Here, John not only failed to produce any evidence that the decision maker, Bogatin, knew of Christina's claims in 1999, but John admitted in his deposition that he did not think Bogatin knew about them. He further acknowledged that no one in Hilton's upper management knew about his support and encouragement of Christina's claim. Rather, he "assumed that, by looking at the EEOC charge, that they knew I assisted my wife and that they were retaliating . . . for my helping with the EEOC charge." The only basis for John's claim that Hilton knew he supported Christina's claim was based on his conversations with pit managers in the early 1990's about another female employee who was fired because she was on bed rest during a pregnancy. None of those individuals, however, were responsible for making decisions regarding John's promotions in 1999, 2000 and 2002.

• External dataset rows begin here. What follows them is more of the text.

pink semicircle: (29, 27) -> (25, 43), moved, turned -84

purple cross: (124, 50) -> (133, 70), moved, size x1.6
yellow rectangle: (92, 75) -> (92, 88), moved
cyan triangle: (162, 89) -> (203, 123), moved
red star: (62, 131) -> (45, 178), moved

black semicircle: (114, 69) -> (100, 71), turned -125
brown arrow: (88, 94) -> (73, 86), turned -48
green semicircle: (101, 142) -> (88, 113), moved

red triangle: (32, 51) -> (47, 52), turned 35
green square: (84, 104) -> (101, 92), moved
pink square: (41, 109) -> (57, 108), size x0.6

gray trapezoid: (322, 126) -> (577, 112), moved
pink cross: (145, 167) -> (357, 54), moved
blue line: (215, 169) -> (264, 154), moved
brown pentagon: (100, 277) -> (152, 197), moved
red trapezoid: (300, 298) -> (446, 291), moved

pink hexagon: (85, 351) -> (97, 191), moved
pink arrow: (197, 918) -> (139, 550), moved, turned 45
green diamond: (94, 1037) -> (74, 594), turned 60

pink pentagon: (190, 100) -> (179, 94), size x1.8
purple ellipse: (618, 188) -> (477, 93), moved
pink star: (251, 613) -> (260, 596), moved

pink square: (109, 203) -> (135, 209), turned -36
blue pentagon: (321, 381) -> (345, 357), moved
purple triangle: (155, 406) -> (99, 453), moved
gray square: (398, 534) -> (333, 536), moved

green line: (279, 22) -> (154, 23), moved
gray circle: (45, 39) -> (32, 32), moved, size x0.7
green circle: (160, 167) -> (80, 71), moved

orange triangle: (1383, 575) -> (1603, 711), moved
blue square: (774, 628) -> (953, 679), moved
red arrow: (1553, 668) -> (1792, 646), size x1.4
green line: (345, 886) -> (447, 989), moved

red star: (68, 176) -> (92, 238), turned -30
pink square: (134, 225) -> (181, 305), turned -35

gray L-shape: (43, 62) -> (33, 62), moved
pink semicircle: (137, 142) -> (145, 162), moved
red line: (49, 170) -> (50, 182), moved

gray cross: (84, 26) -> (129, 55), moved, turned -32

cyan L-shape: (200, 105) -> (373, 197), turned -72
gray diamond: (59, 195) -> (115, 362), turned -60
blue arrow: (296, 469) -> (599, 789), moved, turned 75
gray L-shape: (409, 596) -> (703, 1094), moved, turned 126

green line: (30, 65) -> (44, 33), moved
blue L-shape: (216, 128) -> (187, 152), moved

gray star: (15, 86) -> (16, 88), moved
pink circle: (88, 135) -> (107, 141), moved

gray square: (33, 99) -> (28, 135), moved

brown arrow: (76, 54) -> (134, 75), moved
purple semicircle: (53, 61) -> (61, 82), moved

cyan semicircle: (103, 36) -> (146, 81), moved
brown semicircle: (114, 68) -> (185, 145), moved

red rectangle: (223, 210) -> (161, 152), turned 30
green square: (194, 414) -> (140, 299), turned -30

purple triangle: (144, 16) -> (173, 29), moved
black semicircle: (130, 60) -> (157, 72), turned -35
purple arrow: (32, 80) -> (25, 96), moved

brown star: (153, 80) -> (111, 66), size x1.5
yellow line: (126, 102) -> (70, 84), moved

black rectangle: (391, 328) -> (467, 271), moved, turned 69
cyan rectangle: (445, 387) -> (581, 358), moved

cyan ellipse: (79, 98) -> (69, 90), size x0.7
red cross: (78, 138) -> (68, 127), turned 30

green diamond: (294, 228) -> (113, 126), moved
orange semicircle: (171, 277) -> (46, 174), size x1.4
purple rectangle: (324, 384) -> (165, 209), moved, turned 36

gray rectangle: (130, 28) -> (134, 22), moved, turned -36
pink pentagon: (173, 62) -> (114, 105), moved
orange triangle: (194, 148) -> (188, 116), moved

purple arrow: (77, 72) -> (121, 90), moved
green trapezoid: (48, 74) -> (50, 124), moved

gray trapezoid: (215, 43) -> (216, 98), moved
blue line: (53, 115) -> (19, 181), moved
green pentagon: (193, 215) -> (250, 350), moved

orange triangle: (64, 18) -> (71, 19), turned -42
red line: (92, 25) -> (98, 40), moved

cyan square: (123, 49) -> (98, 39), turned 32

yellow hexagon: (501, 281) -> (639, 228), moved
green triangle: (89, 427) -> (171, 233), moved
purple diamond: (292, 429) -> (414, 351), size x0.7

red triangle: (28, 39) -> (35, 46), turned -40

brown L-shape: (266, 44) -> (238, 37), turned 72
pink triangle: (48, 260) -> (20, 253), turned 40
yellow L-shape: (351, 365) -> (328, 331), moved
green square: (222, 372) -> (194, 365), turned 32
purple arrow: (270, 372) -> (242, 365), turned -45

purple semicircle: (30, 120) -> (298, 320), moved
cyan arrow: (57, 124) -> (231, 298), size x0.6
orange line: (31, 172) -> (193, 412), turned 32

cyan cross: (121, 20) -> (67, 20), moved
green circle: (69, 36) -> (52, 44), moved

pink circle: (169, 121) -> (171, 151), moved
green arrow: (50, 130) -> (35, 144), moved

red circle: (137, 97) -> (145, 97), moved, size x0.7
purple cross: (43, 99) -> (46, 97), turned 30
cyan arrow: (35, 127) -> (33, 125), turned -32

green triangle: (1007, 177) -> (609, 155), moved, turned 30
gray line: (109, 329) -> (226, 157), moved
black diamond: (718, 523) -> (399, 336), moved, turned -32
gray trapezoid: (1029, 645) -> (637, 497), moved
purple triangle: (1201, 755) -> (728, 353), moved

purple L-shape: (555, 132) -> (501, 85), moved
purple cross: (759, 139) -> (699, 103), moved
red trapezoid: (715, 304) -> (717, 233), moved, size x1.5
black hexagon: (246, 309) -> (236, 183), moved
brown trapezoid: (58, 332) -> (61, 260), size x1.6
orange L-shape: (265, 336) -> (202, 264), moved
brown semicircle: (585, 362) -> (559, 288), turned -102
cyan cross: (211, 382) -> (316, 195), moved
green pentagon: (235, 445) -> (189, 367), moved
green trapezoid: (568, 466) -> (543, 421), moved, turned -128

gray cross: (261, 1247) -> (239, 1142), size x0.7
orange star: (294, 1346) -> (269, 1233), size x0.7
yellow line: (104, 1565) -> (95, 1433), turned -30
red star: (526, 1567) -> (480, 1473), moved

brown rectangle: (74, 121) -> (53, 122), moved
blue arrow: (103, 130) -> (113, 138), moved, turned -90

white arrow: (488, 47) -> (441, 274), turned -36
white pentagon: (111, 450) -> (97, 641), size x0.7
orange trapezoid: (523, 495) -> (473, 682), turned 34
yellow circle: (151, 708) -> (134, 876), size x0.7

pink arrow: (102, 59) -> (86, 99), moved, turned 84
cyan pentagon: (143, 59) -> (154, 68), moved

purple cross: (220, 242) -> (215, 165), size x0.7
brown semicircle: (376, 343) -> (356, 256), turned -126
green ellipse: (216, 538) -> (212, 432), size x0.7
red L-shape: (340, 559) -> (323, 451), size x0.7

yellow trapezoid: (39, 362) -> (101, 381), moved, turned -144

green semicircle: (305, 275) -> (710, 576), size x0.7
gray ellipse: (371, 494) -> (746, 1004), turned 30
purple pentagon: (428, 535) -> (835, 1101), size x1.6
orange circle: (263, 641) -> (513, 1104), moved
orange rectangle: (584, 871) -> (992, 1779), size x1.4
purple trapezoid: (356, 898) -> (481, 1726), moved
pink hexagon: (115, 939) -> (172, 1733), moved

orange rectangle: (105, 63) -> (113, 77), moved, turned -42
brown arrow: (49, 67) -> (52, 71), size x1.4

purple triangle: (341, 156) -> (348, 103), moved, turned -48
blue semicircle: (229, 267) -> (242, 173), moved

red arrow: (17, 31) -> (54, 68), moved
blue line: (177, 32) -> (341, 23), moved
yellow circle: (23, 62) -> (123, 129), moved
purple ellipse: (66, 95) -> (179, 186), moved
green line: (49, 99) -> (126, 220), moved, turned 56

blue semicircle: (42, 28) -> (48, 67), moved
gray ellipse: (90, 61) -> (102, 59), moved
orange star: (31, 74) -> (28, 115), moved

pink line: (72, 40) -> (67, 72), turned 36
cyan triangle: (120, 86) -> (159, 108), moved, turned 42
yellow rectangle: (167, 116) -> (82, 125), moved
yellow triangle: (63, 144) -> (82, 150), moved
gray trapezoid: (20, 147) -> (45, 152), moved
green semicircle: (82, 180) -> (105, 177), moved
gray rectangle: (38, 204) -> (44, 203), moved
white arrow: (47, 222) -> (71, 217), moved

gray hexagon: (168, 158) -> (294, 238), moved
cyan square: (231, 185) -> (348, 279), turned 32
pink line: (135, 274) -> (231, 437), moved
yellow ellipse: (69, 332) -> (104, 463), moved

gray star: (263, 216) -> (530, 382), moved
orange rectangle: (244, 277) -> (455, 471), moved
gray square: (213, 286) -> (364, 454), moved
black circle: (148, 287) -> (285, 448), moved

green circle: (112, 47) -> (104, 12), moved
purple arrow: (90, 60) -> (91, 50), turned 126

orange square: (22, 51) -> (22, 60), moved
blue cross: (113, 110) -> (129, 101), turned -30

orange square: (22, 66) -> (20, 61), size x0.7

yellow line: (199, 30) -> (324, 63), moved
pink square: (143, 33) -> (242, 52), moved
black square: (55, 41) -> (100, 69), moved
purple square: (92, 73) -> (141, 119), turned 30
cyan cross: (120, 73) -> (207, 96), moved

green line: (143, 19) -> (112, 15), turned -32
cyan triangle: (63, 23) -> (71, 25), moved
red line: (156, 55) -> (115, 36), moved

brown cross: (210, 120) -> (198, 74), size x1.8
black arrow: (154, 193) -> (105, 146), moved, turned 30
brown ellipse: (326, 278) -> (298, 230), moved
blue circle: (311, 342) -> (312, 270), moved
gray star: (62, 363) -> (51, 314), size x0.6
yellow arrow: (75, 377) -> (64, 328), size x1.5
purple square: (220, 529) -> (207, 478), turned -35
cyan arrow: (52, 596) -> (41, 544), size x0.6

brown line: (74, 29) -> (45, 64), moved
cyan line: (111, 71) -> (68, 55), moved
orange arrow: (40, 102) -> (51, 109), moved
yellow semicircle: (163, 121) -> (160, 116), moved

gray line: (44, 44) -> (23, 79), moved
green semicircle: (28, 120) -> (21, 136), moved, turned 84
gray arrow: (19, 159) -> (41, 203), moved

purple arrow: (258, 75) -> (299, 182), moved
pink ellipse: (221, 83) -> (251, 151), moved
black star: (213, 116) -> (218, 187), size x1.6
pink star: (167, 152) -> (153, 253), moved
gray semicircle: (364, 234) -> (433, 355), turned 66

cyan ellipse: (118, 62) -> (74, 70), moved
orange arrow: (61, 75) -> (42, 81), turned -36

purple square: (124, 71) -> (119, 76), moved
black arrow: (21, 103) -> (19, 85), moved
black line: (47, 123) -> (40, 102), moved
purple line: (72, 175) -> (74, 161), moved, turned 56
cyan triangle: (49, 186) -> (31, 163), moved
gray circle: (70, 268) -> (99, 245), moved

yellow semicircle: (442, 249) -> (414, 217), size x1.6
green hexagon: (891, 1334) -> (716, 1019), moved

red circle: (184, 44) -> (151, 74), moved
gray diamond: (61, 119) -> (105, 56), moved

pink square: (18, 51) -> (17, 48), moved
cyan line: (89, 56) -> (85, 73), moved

We agree with the trial court that plaintiffs produced no evidence that Bogatin knew of John's protected activities at the time of the 1999 decision to hire someone else rather than promote him. With respect to the 2000 and 2002 promotions, defendant demonstrated legitimate non-retaliatory reasons for its hiring decisions. Plaintiffs further failed to demonstrate a causal connection between John's support of Christina's claims and the decisions not to promote him. The facts must be "'unusually suggestive of retaliatory motive.'" Young, supra, 385 N.J. Super. at 467 (quoting Krouse v. American Sterilizer Co., 126 F.3d 494, 503 (3rd Cir. 1997)). Here, they are not.
In John's certification in opposition to defendant's summary judgment motion, he suggests that defendant departed from its regular practices of selecting in-house employees for promotion. He did not, however, provide any documentation or other corroborative evidence of a retaliatory motive in hiring highly qualified personnel from outside the company. Based upon our review of the extensive record presented, we are satisfied that defendant has met its burden of articulating legitimate, non-retaliatory reasons for passing over John for the 2000 and 2002 promotions.
Summary judgment should be granted "if the pleadings, depositions, answers to interrogatories and admissions on file, together with the affidavits, if any, show that there is no genuine issue as to any material fact challenged and that the moving party is entitled to a judgment or order as a matter of law. R. 4:46-2(c). A genuine issue of material fact exists only if the evidence presented, "viewed in the light most favorable to the non-moving party," is sufficient to permit a rational factfinder to resolve the alleged disputed issue in favor of the non-moving party. Brill v. Guardian Life Ins. Co. of Am., 142 N.J. 520, 540 (1995). We have carefully considered the record in light of plaintiffs' arguments and we are satisfied that the trial court properly granted summary judgment dismissing the LAD claims against defendant. R. 2:11-3(e)(1)(A).